» WHAT THE TASK ASKS: Only the number is wanted: state how many lines of the data below contain the word "auch".
LISTED RECORDS below:
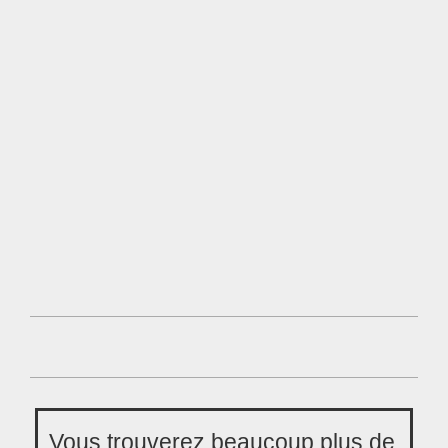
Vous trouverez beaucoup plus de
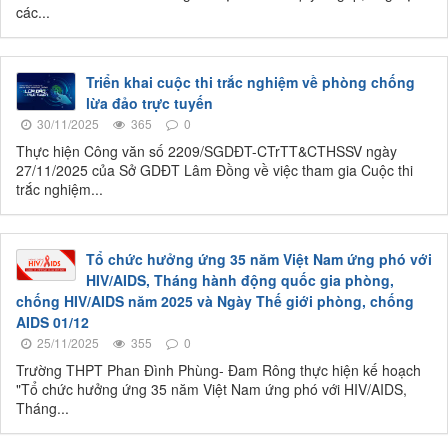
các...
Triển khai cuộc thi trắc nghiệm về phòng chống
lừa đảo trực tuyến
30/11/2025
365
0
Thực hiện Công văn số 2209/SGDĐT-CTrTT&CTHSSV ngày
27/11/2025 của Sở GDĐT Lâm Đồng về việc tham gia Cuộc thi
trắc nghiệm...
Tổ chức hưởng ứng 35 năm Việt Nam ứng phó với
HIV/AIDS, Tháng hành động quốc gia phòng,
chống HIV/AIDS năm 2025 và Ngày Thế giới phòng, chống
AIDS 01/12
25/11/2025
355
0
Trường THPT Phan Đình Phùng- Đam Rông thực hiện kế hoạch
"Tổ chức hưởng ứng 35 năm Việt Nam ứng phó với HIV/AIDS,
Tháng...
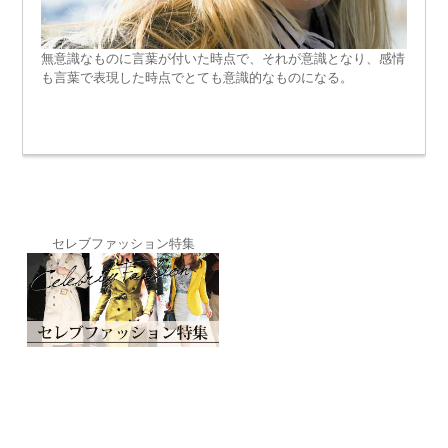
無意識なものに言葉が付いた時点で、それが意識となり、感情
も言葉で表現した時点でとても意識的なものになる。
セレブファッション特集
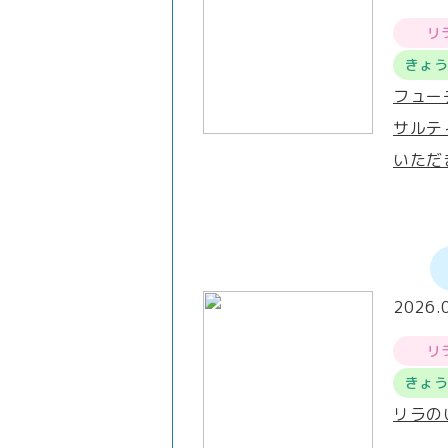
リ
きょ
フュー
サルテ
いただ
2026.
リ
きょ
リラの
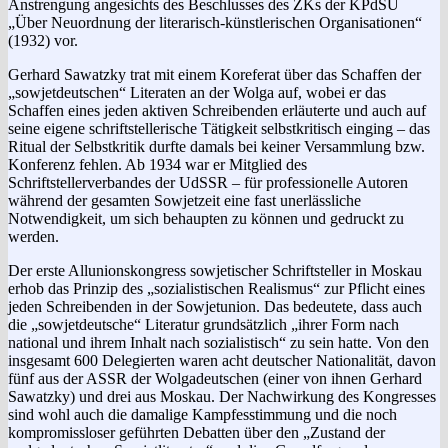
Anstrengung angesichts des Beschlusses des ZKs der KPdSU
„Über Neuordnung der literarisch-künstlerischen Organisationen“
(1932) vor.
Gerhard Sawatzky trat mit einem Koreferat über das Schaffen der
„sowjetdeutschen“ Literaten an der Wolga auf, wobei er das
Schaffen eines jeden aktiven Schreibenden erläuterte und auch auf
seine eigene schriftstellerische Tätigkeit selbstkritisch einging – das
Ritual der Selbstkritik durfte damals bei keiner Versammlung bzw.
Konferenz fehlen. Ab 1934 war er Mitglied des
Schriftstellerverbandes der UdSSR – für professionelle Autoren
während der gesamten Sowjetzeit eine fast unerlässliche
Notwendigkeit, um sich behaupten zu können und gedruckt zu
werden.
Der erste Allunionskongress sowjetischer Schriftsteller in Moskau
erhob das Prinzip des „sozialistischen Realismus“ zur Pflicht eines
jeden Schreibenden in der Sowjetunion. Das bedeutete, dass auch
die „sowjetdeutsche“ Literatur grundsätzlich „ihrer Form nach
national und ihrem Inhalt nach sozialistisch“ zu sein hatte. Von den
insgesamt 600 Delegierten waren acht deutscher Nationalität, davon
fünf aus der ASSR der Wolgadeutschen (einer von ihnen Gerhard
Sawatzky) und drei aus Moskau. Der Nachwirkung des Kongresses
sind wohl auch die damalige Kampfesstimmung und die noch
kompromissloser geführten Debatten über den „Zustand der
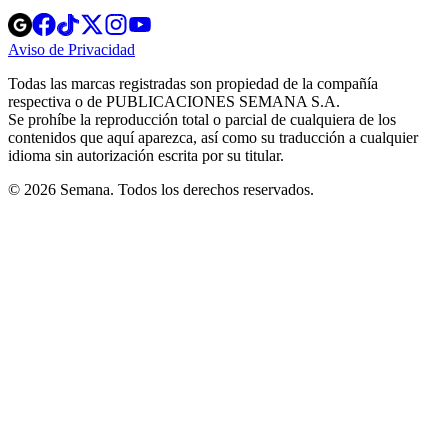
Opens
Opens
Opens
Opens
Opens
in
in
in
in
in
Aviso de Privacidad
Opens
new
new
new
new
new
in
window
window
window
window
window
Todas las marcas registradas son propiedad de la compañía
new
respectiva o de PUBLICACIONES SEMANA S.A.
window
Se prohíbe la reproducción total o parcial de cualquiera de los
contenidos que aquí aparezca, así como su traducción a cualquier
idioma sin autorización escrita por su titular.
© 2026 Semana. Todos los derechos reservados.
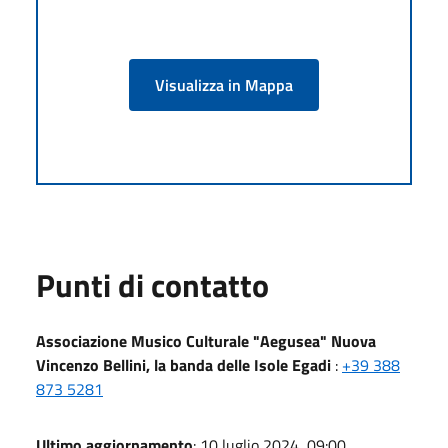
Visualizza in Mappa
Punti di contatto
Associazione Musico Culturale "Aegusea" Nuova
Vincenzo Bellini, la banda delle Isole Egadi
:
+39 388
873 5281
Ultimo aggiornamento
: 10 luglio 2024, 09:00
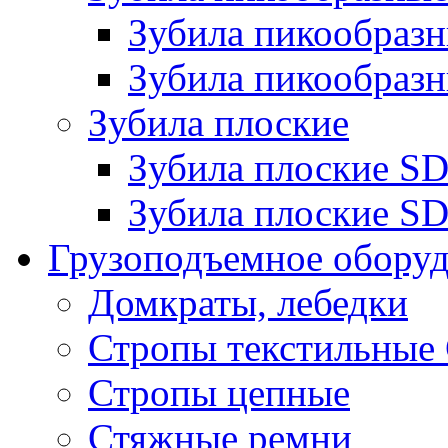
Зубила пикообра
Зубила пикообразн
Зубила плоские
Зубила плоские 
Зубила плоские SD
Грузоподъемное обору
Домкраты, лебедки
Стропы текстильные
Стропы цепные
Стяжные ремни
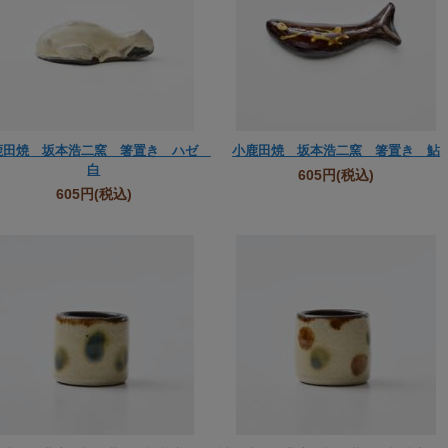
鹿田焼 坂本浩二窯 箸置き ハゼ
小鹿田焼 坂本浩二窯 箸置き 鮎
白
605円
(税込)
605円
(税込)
End of LISTED RECORDS.
LISTED RECORDS below:
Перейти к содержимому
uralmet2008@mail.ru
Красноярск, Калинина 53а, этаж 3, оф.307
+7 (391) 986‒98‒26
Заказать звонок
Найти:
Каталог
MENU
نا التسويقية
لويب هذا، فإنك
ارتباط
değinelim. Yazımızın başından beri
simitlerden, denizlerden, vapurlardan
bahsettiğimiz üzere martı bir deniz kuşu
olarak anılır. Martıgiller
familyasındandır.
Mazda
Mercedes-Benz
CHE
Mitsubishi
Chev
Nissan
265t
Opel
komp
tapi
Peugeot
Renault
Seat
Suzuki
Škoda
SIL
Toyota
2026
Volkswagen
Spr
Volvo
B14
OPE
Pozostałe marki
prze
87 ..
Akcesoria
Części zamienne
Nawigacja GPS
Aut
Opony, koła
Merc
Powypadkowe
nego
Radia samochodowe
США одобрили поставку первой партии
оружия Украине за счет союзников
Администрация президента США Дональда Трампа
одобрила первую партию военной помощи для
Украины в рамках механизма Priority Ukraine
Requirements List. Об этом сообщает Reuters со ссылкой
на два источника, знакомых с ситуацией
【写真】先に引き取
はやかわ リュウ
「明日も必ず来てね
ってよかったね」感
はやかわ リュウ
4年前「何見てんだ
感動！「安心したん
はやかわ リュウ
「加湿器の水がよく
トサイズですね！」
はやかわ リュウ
End of LISTED RECORDS.
LISTED RECORDS below:
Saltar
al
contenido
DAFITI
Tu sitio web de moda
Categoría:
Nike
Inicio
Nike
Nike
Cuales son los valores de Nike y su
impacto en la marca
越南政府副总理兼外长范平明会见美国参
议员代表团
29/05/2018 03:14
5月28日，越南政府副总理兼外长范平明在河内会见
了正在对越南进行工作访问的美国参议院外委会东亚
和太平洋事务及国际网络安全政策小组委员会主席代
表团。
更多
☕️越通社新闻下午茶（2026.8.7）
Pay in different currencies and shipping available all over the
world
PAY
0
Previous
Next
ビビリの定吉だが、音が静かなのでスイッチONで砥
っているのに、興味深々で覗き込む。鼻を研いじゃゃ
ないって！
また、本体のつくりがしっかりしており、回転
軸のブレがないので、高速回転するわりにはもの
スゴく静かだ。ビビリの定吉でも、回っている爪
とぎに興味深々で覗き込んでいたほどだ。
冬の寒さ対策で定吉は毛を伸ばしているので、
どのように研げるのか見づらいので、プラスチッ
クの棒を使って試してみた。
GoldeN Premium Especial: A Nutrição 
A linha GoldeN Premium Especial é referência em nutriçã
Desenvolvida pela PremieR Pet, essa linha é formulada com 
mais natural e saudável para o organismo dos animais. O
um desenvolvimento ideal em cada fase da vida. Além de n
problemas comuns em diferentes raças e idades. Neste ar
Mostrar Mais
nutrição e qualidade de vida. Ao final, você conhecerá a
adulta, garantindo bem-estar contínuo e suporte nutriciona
End of LISTED RECORDS.
» SOLUTION: 3